Press Release by Mariah Courtney Mottley. Media contact: Jaime Cummings
Elson Shields, a Cornell entomology professor, received an Excellence in Integrated Pest Management (IPM) Award from the New York State Integrated Pest Management Program (NYSIPM) at Cornell University’s Aurora Farm Field Day on the Musgrave Research Farm. NYSIPM develops sustainable ways to manage pests and helps people to use methods that minimize environmental, health and economic risks. The award honors individuals who encourage the adoption of IPM in their businesses, schools, communities, and farms, and who develop new tools and tactics for sharing these practices.
Elson Shields, right, and Charles Bornt, left, Extension Vegetable Specialist with the Cornell Cooperative Extension Eastern New York Commercial Horticulture team. Elson is explaining the process of EPN application for a biocontrol project to suppress wireworms in the field. Photo: T. Rusinek.
The alfalfa snout beetle, an invasive pest, is a perennial threat to north country alfalfa. In the absence of any registered insecticides for this pest, growers are forced to only use cultural and biological controls. Shields found success protecting alfalfa from the snout beetle with the use of native entomopathogenic nematodes (EPNs). Nematodes are tiny worms that parasitize and eventually kill the beetle larvae, and stay in the soil to infect future generations of the pest. Shields pioneered the use of nematodes that persist in the soil, and has been able to control snout beetles as long as six years after a single application of EPNs.
Shields has taught growers to rear the EPNs and to apply them to their own crops. Dr. Shields is also exploring ways to use these beneficial nematodes to protect specialty crops. He works with agribusiness consultants in the private sector and other researchers in the public sector.
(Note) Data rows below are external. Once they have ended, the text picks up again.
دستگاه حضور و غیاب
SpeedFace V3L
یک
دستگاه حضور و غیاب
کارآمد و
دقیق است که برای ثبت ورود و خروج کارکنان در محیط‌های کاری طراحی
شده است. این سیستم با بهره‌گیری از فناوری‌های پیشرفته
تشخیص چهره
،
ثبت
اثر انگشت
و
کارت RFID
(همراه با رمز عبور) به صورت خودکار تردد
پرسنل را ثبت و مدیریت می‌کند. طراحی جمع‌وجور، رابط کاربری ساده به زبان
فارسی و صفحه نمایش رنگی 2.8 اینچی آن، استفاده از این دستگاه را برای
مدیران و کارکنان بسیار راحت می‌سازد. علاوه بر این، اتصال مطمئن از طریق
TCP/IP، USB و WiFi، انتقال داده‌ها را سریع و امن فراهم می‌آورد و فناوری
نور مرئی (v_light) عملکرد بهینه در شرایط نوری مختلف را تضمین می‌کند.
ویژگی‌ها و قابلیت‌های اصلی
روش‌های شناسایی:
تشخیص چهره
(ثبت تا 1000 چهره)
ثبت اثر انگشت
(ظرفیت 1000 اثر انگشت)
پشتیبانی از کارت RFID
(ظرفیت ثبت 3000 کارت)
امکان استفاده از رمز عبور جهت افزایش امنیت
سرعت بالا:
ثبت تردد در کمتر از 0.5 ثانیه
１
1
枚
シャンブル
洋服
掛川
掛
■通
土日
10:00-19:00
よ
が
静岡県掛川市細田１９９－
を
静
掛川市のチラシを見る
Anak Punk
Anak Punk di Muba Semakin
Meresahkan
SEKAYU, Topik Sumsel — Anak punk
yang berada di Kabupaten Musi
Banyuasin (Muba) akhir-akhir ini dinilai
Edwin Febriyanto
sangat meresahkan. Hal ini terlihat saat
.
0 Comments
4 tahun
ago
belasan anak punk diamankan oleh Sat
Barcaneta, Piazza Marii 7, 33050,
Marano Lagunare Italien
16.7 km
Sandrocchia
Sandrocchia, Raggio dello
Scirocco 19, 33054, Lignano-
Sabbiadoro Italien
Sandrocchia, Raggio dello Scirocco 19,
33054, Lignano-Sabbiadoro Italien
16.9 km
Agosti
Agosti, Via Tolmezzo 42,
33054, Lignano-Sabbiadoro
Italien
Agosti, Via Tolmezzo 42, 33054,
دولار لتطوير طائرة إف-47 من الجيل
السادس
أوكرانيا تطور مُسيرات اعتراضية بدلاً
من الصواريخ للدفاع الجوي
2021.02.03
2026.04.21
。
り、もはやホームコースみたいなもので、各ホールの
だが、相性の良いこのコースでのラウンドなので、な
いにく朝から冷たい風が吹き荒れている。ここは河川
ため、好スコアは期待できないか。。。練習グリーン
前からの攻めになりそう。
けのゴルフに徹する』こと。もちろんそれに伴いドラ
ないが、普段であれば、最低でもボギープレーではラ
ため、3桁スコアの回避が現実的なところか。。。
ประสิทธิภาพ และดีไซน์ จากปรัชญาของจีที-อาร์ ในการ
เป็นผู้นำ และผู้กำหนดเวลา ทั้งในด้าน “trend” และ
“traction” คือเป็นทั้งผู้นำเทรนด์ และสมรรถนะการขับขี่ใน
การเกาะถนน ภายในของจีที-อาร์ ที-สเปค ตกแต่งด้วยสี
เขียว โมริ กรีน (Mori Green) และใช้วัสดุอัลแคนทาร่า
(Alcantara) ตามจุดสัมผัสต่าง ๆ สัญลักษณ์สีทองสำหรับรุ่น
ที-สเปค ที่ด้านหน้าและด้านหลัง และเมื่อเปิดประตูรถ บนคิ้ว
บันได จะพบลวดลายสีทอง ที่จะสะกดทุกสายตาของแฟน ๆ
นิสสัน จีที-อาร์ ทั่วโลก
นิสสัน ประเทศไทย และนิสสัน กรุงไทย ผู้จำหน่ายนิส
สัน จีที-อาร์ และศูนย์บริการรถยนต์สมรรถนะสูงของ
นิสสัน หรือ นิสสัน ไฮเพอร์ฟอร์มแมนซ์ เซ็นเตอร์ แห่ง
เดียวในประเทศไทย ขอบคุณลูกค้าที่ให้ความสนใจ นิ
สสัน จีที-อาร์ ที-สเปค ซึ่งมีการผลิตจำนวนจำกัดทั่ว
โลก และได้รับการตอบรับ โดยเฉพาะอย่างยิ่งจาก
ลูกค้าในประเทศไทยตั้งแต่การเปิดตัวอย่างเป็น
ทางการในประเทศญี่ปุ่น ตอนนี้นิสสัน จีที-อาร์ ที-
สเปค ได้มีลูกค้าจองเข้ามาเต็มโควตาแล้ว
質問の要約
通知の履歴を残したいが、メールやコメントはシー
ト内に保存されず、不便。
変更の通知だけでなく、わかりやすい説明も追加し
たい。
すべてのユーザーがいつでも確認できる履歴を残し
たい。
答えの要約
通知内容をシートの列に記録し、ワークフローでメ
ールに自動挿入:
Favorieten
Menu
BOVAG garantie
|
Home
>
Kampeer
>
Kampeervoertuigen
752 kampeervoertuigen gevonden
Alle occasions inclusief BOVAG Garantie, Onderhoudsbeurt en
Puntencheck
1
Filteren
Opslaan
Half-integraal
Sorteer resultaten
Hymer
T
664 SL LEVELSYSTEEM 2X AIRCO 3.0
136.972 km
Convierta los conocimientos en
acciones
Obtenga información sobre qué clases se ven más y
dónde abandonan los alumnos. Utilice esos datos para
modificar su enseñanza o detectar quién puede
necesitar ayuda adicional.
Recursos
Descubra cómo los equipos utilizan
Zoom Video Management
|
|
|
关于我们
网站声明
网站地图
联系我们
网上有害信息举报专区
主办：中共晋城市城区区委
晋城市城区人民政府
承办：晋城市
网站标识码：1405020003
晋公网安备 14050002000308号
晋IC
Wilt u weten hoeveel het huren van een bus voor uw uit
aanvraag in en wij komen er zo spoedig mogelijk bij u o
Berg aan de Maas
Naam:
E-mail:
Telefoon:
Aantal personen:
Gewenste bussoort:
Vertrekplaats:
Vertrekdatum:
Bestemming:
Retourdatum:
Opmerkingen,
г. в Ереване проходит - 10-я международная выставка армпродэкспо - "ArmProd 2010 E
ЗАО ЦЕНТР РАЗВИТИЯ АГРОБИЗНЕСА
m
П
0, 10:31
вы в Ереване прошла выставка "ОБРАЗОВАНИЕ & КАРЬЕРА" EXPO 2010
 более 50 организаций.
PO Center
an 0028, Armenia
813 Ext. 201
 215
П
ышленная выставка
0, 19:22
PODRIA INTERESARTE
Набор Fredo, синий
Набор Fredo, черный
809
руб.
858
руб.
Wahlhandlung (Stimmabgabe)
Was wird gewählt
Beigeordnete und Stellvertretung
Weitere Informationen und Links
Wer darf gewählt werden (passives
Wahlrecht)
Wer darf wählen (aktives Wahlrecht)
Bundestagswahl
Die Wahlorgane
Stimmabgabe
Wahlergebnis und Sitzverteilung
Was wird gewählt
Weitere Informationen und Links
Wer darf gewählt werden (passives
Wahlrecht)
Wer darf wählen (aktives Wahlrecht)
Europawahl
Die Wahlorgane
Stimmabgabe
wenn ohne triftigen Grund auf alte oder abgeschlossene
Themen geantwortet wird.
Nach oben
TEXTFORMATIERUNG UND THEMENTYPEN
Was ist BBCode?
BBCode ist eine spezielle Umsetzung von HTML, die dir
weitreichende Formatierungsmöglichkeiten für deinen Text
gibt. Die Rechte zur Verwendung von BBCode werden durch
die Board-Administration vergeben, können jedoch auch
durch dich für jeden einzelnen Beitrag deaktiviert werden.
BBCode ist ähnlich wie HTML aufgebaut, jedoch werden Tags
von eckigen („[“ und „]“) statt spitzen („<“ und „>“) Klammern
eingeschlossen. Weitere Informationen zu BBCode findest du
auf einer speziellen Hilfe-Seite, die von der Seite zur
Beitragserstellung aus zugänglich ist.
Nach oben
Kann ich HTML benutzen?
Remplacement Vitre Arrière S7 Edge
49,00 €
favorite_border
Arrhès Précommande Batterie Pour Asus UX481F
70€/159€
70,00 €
His effective strategy with persistent EPNs has been featured in trade journals such as Growing Produce, Good Fruit Grower and Dairy Herd Management. He received an Entomological Foundation Award for Excellence in IPM in 2013, and his promotion of persistent EPNs is being widely adopted.
By studying the persistence of nematodes applied to alfalfa through a crop rotation that included several years of corn, Shields observed that EPNs were also helping to control the corn rootworm, on their vacation time from alfalfa. Through collaborations with horticultural researchers, Shields is working on applying persistent EPNs as biological controls in crops such as strawberry, cranberry, sweet potato and turf. He is also studying the potential for using these techniques on greenhouse ornamentals.
Margaret Smith, Professor of Plant Breeding and Genetics at Cornell University, commends Shields’ willingness to question standard pest management orthodoxy and to follow research results wherever they might lead. She continues, “Elson’s snout beetle IPM effort is an exemplar of an outstanding public sector pest management program. Shields has done pioneering, innovating, and broadly effective research on an array of crops. His record of success will be hard to match.”
Laura McDermott, Regional Extension Specialist, says: “Dr. Shields’ work with native entomopathogenic nematodes is some of the most exciting applied research I’ve been involved with in my 30-year extension career. This integration of a biological control method as a way to manage difficult soil-borne insect pests is inexpensive, effective, and truly sustainable. Elson ALWAYS has the growers in the forefront of his mind. His efforts to teach farmers how to raise and apply these nematodes is testimony to his understanding of their abilities.”
“New York Agriculture, including the dairy, vegetable and fruit industries, have benefitted greatly from Elson’s vision and willingness to go above and beyond what is expected,” says Teresa Rusinek, Extension Associate for Vegetable Production in Cornell Cooperative Extension of Ulster County. She continues, “I’ve observed at our field meetings and farm demo work that growers easily understand the system and readily adopt the biocontrol strategies Elson’s developed.”